Criou polêmica nas redes sociais no final de semana uma denúncia do colunista do Jornal O Dia, Cid Benjamin, de que o Bispo Marcelo Crivella, prefeito do Rio de Janeiro, teria pedido a demissão do colega de jornal, Caio Barbosa, por conta de uma reportagem sobre a situação de postos de saúde em meio ao medo da febre amarela. Crivella negou. “É falsa a informação divulgada”, disse em nota.
Bispo da Igreja Universal do Reino de Deus e senador pelo Partido Republicano Brasileiro (PRB), o agora prefeito Crivella foi um dos assuntos da primeira entrevista realizada na Casa Pública neste ano, que tratou da ascensão dos evangélicos ao poder.
A atual legislatura conta com 87 deputados federais e três senadores evangélicos. Os dados, que são parte de um levantamento do Núcleo de Mídia, Religião e Política da Universidade Metodista, também indicam que mais da metade dos 90 parlamentares pertencem a três igrejas: a Assembleia de Deus, a campeã; Igreja Universal do Reino de Deus, em segundo; e Igreja Batista, em terceiro. Os demais parlamentares estão distribuídos em 23 denominações diferentes.
Munida desses dados, a repórter especial da Pública, Andrea Dip, entrevistou o pastor Henrique Vieira, a pesquisadora Christina Vital, da Universidade Federal Fluminense (UFF), e o jornalista da CBN Fernando Molica. Os principais trechos você lê a seguir.
Andrea Dip – Henrique, como você enxerga essa bancada evangélica, a sua atuação, essa aproximação dos políticos evangélicos com a direita e se é possível ser evangélico e lutar por pautas progressistas.
Henrique Vieira – Como teólogo e pastor, e também militante de direitos humanos, entendo que a frente parlamentar evangélica é uma expressão do fundamentalismo religioso evangélico do Brasil. O fundamentalismo é um fenômeno crescente não só aqui como em todo mundo. Essa frente parlamentar evangélica se traduz em um projeto de poder que é extremamente conservador. Tentando sistematizar: é o fundamentalismo evangélico pautado numa leitura bíblica literalista, extremamente dogmática, que não se reconhece enquanto processo de interpretação, que ocupa cada vez mais espaços públicos e eletivos para pautar a coletividade a partir dessa visão doutrinária de Deus. Ela, hoje, é um risco à democracia, é um risco aos direitos humanos, é um obstáculo a diversas lutas, como a luta feminista, como a luta LGBT, como a luta quilombola, como a luta indígena, como a luta camponesa, e se associa sistematicamente à bancada da bala e à bancada do boi, ou seja, à indústria armamentista e o agronegócio.

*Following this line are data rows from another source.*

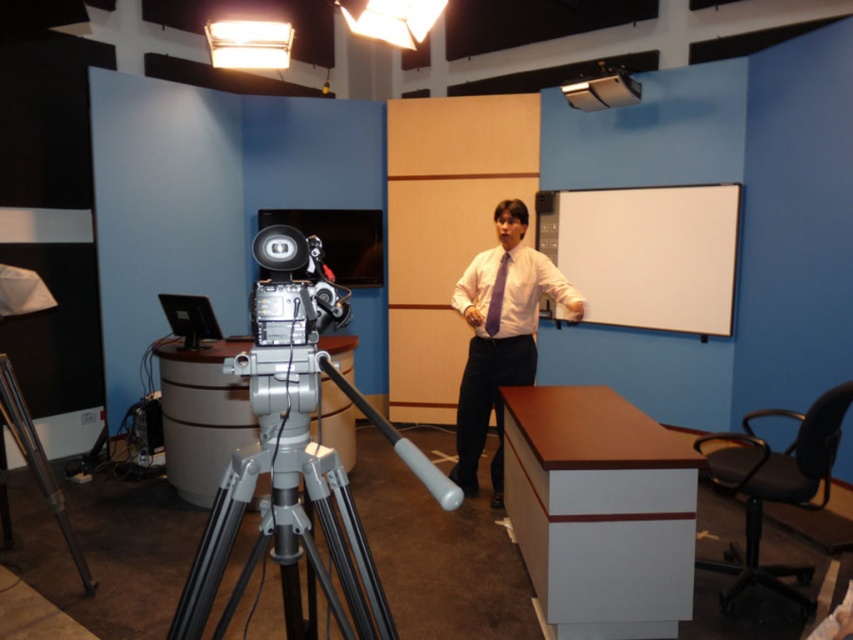 Is white matte projection screen at upper right closer to the viewer compared to metallic projector at upper right?

That is True.

You are a GUI agent. You are given a task and a screenshot of the screen. Output one action in this format:
    pyautogui.click(x=<x>, y=<y>)
    Task: Click on the white matte projection screen at upper right
    Image resolution: width=853 pixels, height=640 pixels.
    Given the screenshot: What is the action you would take?
    pyautogui.click(x=646, y=253)

Can you confirm if white matte projection screen at upper right is positioned to the right of white matte dress shirt at center?

Correct, you'll find white matte projection screen at upper right to the right of white matte dress shirt at center.

Between white matte projection screen at upper right and white matte dress shirt at center, which one has less height?

With less height is white matte dress shirt at center.

In order to click on white matte projection screen at upper right in this screenshot , I will do pyautogui.click(x=646, y=253).

Which is behind, point (677, 218) or point (494, 332)?

Positioned behind is point (677, 218).

Can you confirm if white matte projection screen at upper right is taller than purple matte shirt at center?

No, white matte projection screen at upper right is not taller than purple matte shirt at center.

The height and width of the screenshot is (640, 853). Find the location of `white matte projection screen at upper right`. white matte projection screen at upper right is located at coordinates (646, 253).

Find the location of a particular element. This screenshot has width=853, height=640. white matte projection screen at upper right is located at coordinates (646, 253). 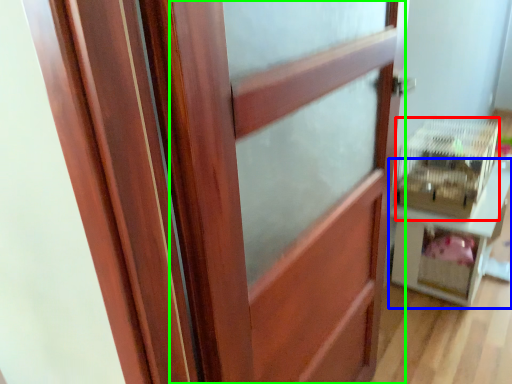 Question: Estimate the real-world distances between objects in this image. Which object is closer to crate (highlighted by a red box), furniture (highlighted by a blue box) or barn door (highlighted by a green box)?

Choices:
 (A) furniture
 (B) barn door

Answer: (A) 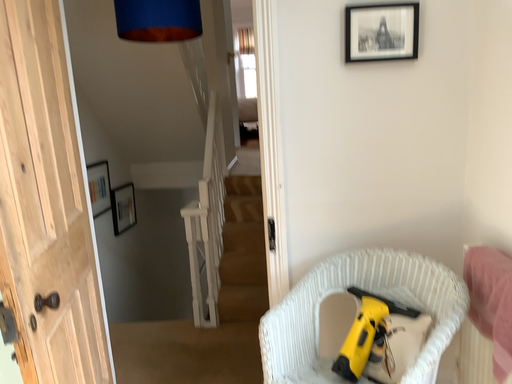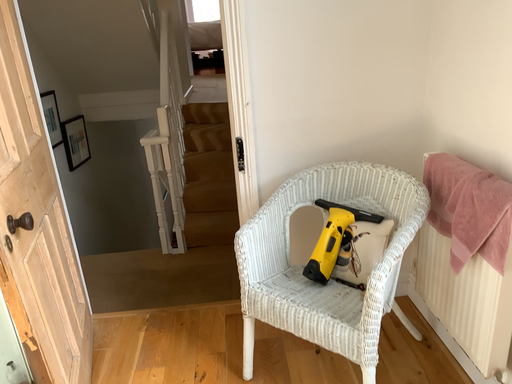 Question: How did the camera likely rotate when shooting the video?

Choices:
 (A) rotated downward
 (B) rotated upward

Answer: (A)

Se é possível ser evangélico e militante das causas libertárias e progressistas, não tenho dúvida. Eu acho que o primeiro passo para furar esse bloqueio é não generalizar os evangélicos. Esse é um setor que tem poder político, econômico, midiático, televisivo, por isso ele tem muita força de expressão, de caracterização do que significa ser evangélico no Brasil. Algumas coisas têm que ser percebidas. Primeiro, desde o século 16, na origem do protestantismo, uma característica essencial é a diversidade. Existem diversas experiências evangélicas ao longo da história e do Brasil. Segundo, é que existem experiências evangélicas progressistas. Existe a MEP – Movimento Evangélico Progressista –, a Rede Vale, a ADU, expressões evangélicas progressistas, populares, que têm compromisso com a democracia, e setores que inclusive se sentem envergonhados dessa representação hegemônica e majoritária que tem o poder político econômico, midiático e televisivo. Precisamos entender que o campo evangélico é um campo em disputa, tem muitos símbolos, e para além dos movimentos organizados de perspectiva progressista.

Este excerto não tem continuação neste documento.